In the Ilam province including 10 counties and its center called Ilam as well, people are from various ethnic groups of Kurds, Lur, Laks (the mixture of Lur and Kurd), and Arabs. However, the most prevailing costume and language in the province referred to as the Kurdish residents who speak slightly different from Kurds in Kermanshah and Kurdistan provinces.
Historically, the Elam (Elamites) Empire’s (2700- 539 B.C.) territory contained the southwestern parts of Iran’s Plateau with Susa (roughly the areas of modern-day Khuzestan) province, as the center of their ruling. Besides, some parts of the southeastern area of Tigris and Euphrates rivers in Mesopotamia belonged to Elam though difficult to determine the precise border of the lands they ruled over. The Elamites called their homeland “Hatamti” meaning the land of God, while during the Akkadian Empire (the first ancient empire of Mesopotamia in 2334-2154 B.C.) it was referred to as Elamoto.
It seems that the name of Ilam city has originated from the word Elamoto. Assurbanipal, the king of Assyria reigned in a span of 669 to 631 B.C., defeated Elam and plundered Susa; after this, this area never again turned into an independent government. Upon the Achaemenid ruling (550-330 B.C.), the area became a tributary of the central government.
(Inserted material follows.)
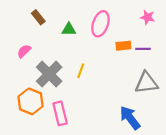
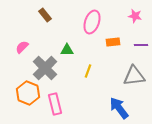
brown rectangle: (38, 17) -> (45, 15), moved
green triangle: (69, 29) -> (67, 50), moved
purple line: (143, 49) -> (141, 45), moved
yellow line: (81, 71) -> (88, 71), moved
Importantly, over the years, the name of this area changed several times, out of which include Sirvan (taken from a river with the same name) and Poshtkouh (because of its geographical location in the western Zagros range behind Lorestan) during the Qajar era (1796-1925).
The pristine and beautiful nature of the area is considered the most important natural attraction of Ilam. On the other hand, the historical and cultural attractions of the province include Vali Castle of Ilam, Falahati Palace, Taq-e Shirin and Farhad, Siahgel Fire Temple, and the remains of the Sassanid city of Sarab-e Kalan. In terms of handicrafts, the most prevailing ones in the region are carpet and kilim usually woven in a floral pattern. The wool used in creating the threads of this carpet is of high quality, while silk threads are also very common in this region.
The nomadic handicrafts of the province include Chit, Tough, Davar, Gouchan, and Douk. When it comes to eatable souvenirs, Kermanshahi oil, Tuff (made of milk and cheese), mountain honey, and chewing gum are known in Ilam. The main ingredients of the local foods are peas, beans, and meat.